## WHAT THIS TASK INVOLVES
The records underneath are to be printed in full and exactly, with no pictures carried over.

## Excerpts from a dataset
^^^^^^^^^^^^^^^^
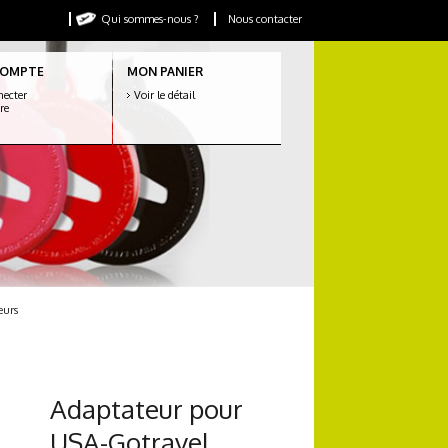
Qui sommes-nous ?
Nous contacter
COMPTE
MON PANIER
necter
Voir le détail
ire
eurs
Adaptateur pour
USA-Gotravel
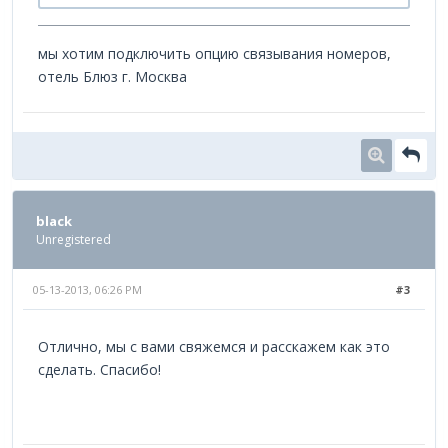
мы хотим подключить опцию связывания номеров,
отель Блюз г. Москва
black
Unregistered
05-13-2013, 06:26 PM
#3
Отлично, мы с вами свяжемся и расскажем как это
сделать. Спасибо!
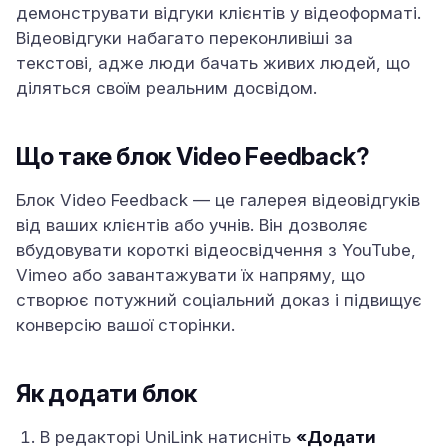
демонструвати відгуки клієнтів у відеоформаті.
Відеовідгуки набагато переконливіші за
текстові, адже люди бачать живих людей, що
діляться своїм реальним досвідом.
Що таке блок Video Feedback?
Блок Video Feedback — це галерея відеовідгуків
від ваших клієнтів або учнів. Він дозволяє
вбудовувати короткі відеосвідчення з YouTube,
Vimeo або завантажувати їх напряму, що
створює потужний соціальний доказ і підвищує
конверсію вашої сторінки.
Як додати блок
В редакторі UniLink натисніть
«Додати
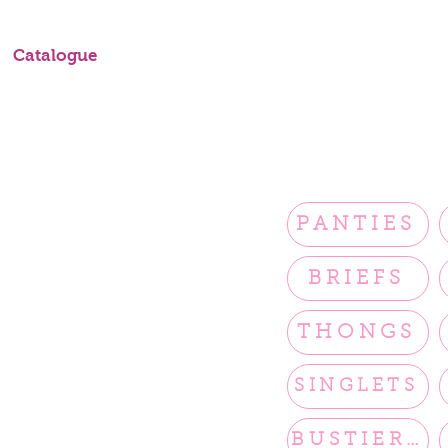
Catalogue
PANTIES
BRIEFS
THONGS
SINGLETS
BUSTIERS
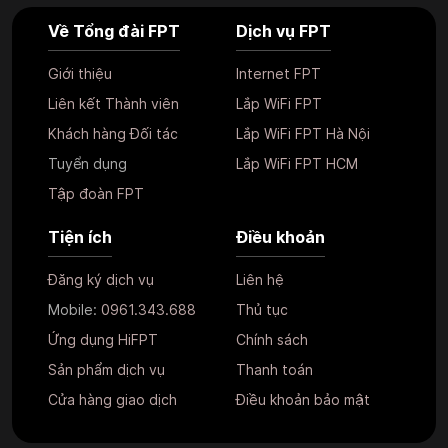
Về Tổng đài FPT
Dịch vụ FPT
Giới thiệu
Internet FPT
Liên kết Thành viên
Lắp WiFi FPT
Khách hàng Đối tác
Lắp WiFi FPT Hà Nội
Tuyển dụng
Lắp WiFi FPT HCM
Tập đoàn FPT
Tiện ích
Điều khoản
Đăng ký dịch vụ
Liên hệ
Mobile:
0961.343.688
Thủ tục
Ứng dụng HiFPT
Chính sách
Sản phẩm dịch vụ
Thanh toán
Cửa hàng giao dịch
Điều khoản bảo mật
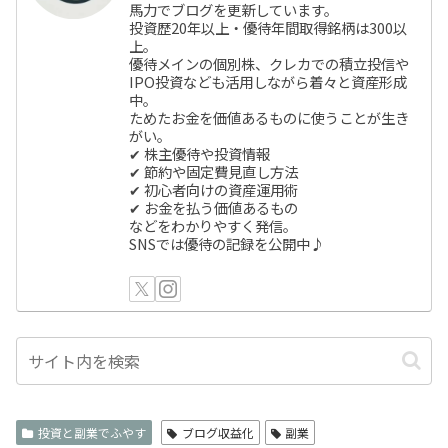
馬力でブログを更新しています。
投資歴20年以上・優待年間取得銘柄は300以
上。
優待メインの個別株、クレカでの積立投信や
IPO投資なども活用しながら着々と資産形成
中。
ためたお金を価値あるものに使うことが生き
がい。
✔ 株主優待や投資情報
✔ 節約や固定費見直し方法
✔ 初心者向けの資産運用術
✔ お金を払う価値あるもの
などをわかりやすく発信。
SNSでは優待の記録を公開中♪
投資と副業でふやす
ブログ収益化
副業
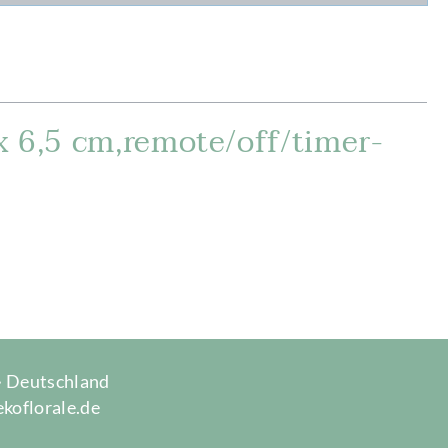
x 6,5 cm,remote/off/timer-
 · Deutschland
ekoflorale.de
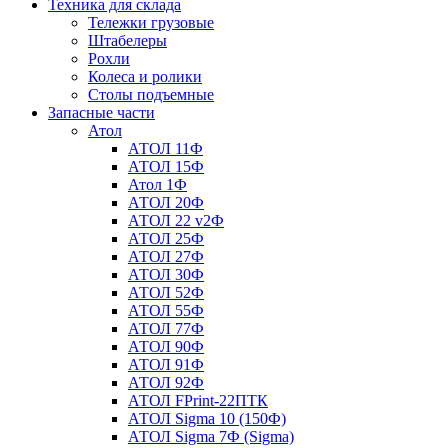
Техника для склада
Тележки грузовые
Штабелеры
Рохли
Колеса и ролики
Столы подъемные
Запасные части
Атол
АТОЛ 11Ф
АТОЛ 15Ф
Атол 1Ф
АТОЛ 20Ф
АТОЛ 22 v2Ф
АТОЛ 25Ф
АТОЛ 27Ф
АТОЛ 30Ф
АТОЛ 52Ф
АТОЛ 55Ф
АТОЛ 77Ф
АТОЛ 90Ф
АТОЛ 91Ф
АТОЛ 92Ф
АТОЛ FPrint-22ПТК
АТОЛ Sigma 10 (150Ф)
АТОЛ Sigma 7Ф (Sigma)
^^^^^^^^^^^^^^^^
## WRITTEN REPLY
Qui sommes-nous ?
Nous contacter
COMPTE
MON PANIER
necter
Voir le détail
ire
eurs
Adaptateur pour
USA-Gotravel
мы хотим подключить опцию связывания номеров,
отель Блюз г. Москва
black
Unregistered
05-13-2013, 06:26 PM
#3
Отлично, мы с вами свяжемся и расскажем как это
сделать. Спасибо!
демонструвати відгуки клієнтів у відеоформаті.
Відеовідгуки набагато переконливіші за
текстові, адже люди бачать живих людей, що
діляться своїм реальним досвідом.
Що таке блок Video Feedback?
Блок Video Feedback — це галерея відеовідгуків
від ваших клієнтів або учнів. Він дозволяє
вбудовувати короткі відеосвідчення з YouTube,
Vimeo або завантажувати їх напряму, що
створює потужний соціальний доказ і підвищує
конверсію вашої сторінки.
Як додати блок
В редакторі UniLink натисніть
«Додати
Catalogue
PANTIES
BRIEFS
THONGS
SINGLETS
BUSTIERS
Về Tổng đài FPT
Dịch vụ FPT
Giới thiệu
Internet FPT
Liên kết Thành viên
Lắp WiFi FPT
Khách hàng Đối tác
Lắp WiFi FPT Hà Nội
Tuyển dụng
Lắp WiFi FPT HCM
Tập đoàn FPT
Tiện ích
Điều khoản
Đăng ký dịch vụ
Liên hệ
Mobile:
0961.343.688
Thủ tục
Ứng dụng HiFPT
Chính sách
Sản phẩm dịch vụ
Thanh toán
Cửa hàng giao dịch
Điều khoản bảo mật
馬力でブログを更新しています。
投資歴20年以上・優待年間取得銘柄は300以
上。
優待メインの個別株、クレカでの積立投信や
IPO投資なども活用しながら着々と資産形成
中。
ためたお金を価値あるものに使うことが生き
がい。
✔ 株主優待や投資情報
✔ 節約や固定費見直し方法
✔ 初心者向けの資産運用術
✔ お金を払う価値あるもの
などをわかりやすく発信。
SNSでは優待の記録を公開中♪
投資と副業でふやす
ブログ収益化
副業
x 6,5 cm,remote/off/timer-
 · Deutschland
ekoflorale.de
Техника для склада
Тележки грузовые
Штабелеры
Рохли
Колеса и ролики
Столы подъемные
Запасные части
Атол
АТОЛ 11Ф
АТОЛ 15Ф
Атол 1Ф
АТОЛ 20Ф
АТОЛ 22 v2Ф
АТОЛ 25Ф
АТОЛ 27Ф
АТОЛ 30Ф
АТОЛ 52Ф
АТОЛ 55Ф
АТОЛ 77Ф
АТОЛ 90Ф
АТОЛ 91Ф
АТОЛ 92Ф
АТОЛ FPrint-22ПТК
АТОЛ Sigma 10 (150Ф)
АТОЛ Sigma 7Ф (Sigma)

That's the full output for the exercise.